How Parenting Made Us Better Cannabis Farmers

When we became parents, we were prepared for our lives to change precipitously, but one transformation we didn’t expect was up-leveling as farmers and small business owners. Here’s what we learned:

Efficiency

Time is our most precious resource as parents and small business owners, respectively and it diminishes exponentially together. Our priorities of maximizing time with our little one and running our business are coequal. Farming and parenthood both involve the complicated coordination of a dynamic set of sequential and repetitive tasks. Things to cut and consolidate become apparent quickly when you constantly recalibrate your daily to-do lists. However, our biggest time saver has been the evisceration of procrastination. It's amazing how little you procrastinate when you don’t have a choice. When you’re not on your schedule, you must make the most of every minute you have.

 

Finding enjoyment in cyclical and required tasks

Pulling tarps for light dep twice a day; Rocking your overtired, teething baby back to sleep in the middle of the night: there’s no way around it, so find something to enjoy about it. What's on the plus side of pulling a 100-pound tarp over a 96-foot-long hoop back and forth every day? It's a killer arm and core workout—a cannabis farm boot camp, if you will. It also allows us a modicum of control over our yearly harvest so that not all our eggs are in one basket. Our little one isn’t going to be little forever: while these moments are tiresome, they are fleeting.  At the end of the day, we are still living our hippie dreams raising our baby on an organic farm.

 

Rediscovering joy and wonder in the world

A baby sees the world with the wonder and fascination of first exposure. Seeing the world reflected in their eyes, actions, and enthusiasm reminds you how trippy the world is. After 6 years of weathering the tides of Washington’s Cannabis industry, our little one reminded us how lucky we are to be doing this and sharing it with him. Babies don’t see play and work as different things so it’s a reminder that the line isn’t so clear for adults either.

  

Increasing the urgency with which we care for the planet

While the desire to pass on living on this planet to the next generation is applicable regardless of your procreative status, it becomes more actualized and urgent when you have a little personified being whom you are crazy about. Climate change is real and urgent; doing what we can with the time we are given to mitigate that is the only conceivable legacy we could leave. We spent the winter deepening our vermicompost practice and exploring regenerative methods of propagation. Our goats and turkeys overwintered on our cannabis field, adding tons of regenerative organic fertilizer and microbes back into our soil. They’re also an herbicide-free method of controlling weeds and the other pests that come with overgrowth.
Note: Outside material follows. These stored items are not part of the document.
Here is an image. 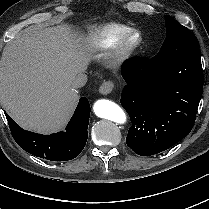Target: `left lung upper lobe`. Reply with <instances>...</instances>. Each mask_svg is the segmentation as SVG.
<instances>
[{
  "label": "left lung upper lobe",
  "instance_id": "5c2ea615",
  "mask_svg": "<svg viewBox=\"0 0 209 209\" xmlns=\"http://www.w3.org/2000/svg\"><path fill=\"white\" fill-rule=\"evenodd\" d=\"M167 37L159 53L151 58L154 61L170 60L189 51L198 50L199 46L190 30L182 26L169 15L165 16Z\"/></svg>",
  "mask_w": 209,
  "mask_h": 209
}]
</instances>
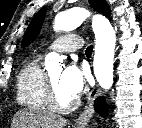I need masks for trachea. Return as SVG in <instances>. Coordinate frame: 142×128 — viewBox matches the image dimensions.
Listing matches in <instances>:
<instances>
[{"instance_id":"3493384b","label":"trachea","mask_w":142,"mask_h":128,"mask_svg":"<svg viewBox=\"0 0 142 128\" xmlns=\"http://www.w3.org/2000/svg\"><path fill=\"white\" fill-rule=\"evenodd\" d=\"M92 51H93V45H90L86 48L85 53H86L87 56H91Z\"/></svg>"}]
</instances>
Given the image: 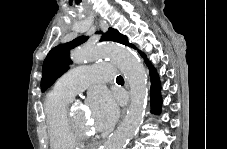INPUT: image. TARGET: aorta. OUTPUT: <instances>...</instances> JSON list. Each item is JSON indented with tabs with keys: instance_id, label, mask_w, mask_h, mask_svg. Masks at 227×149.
<instances>
[{
	"instance_id": "1",
	"label": "aorta",
	"mask_w": 227,
	"mask_h": 149,
	"mask_svg": "<svg viewBox=\"0 0 227 149\" xmlns=\"http://www.w3.org/2000/svg\"><path fill=\"white\" fill-rule=\"evenodd\" d=\"M102 58H109L117 65L130 85L131 102L126 116L104 145V149H125L142 123L148 92L147 74L134 53L120 45L84 46L71 52L74 63Z\"/></svg>"
}]
</instances>
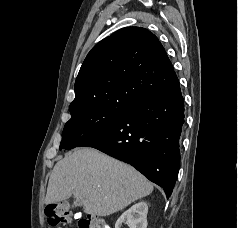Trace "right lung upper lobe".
I'll list each match as a JSON object with an SVG mask.
<instances>
[{
    "mask_svg": "<svg viewBox=\"0 0 238 228\" xmlns=\"http://www.w3.org/2000/svg\"><path fill=\"white\" fill-rule=\"evenodd\" d=\"M178 82L158 38L145 28L125 27L96 44L75 81L69 111L130 105Z\"/></svg>",
    "mask_w": 238,
    "mask_h": 228,
    "instance_id": "right-lung-upper-lobe-1",
    "label": "right lung upper lobe"
}]
</instances>
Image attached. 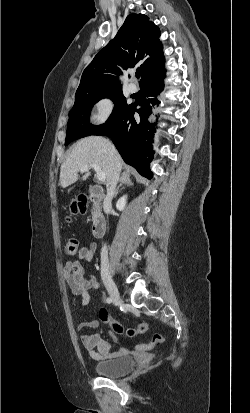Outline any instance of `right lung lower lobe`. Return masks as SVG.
<instances>
[{"label":"right lung lower lobe","mask_w":250,"mask_h":413,"mask_svg":"<svg viewBox=\"0 0 250 413\" xmlns=\"http://www.w3.org/2000/svg\"><path fill=\"white\" fill-rule=\"evenodd\" d=\"M164 70L153 73L141 82L143 100L136 109V104L125 107L104 127L92 135H106L112 138L123 160L136 168L144 177L151 179L153 173L149 164L153 159L151 148L153 132L157 125L154 120V106L159 104L158 94L164 87ZM139 113V118H134V112Z\"/></svg>","instance_id":"obj_1"}]
</instances>
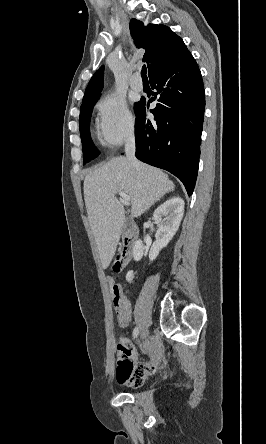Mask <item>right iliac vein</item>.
<instances>
[{
	"label": "right iliac vein",
	"instance_id": "1",
	"mask_svg": "<svg viewBox=\"0 0 266 444\" xmlns=\"http://www.w3.org/2000/svg\"><path fill=\"white\" fill-rule=\"evenodd\" d=\"M147 334H148V329L145 327L140 332L139 342L143 341L147 337Z\"/></svg>",
	"mask_w": 266,
	"mask_h": 444
}]
</instances>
We aren’t as carbon negative as we want to be yet, but we are making the incremental changes to make that happen.       

 

 No more powering through 16-hour days

When things got tough, we just worked harder. 100-hour weeks; no days off. We couldn’t go anywhere during lockdown, so we just worked more, thinking we were taking care of ourselves by spending more time outside, receiving the mental health benefits of gardening, and working off our anxiety. We became workaholics. Adults are great at ignoring their needs and powering through, but babies aren’t. Our first-year farming with baby changed our work habits for the better. We took frequent breaks for naps and feedings and playing. And guess what? The line between work and play blurred for us, too.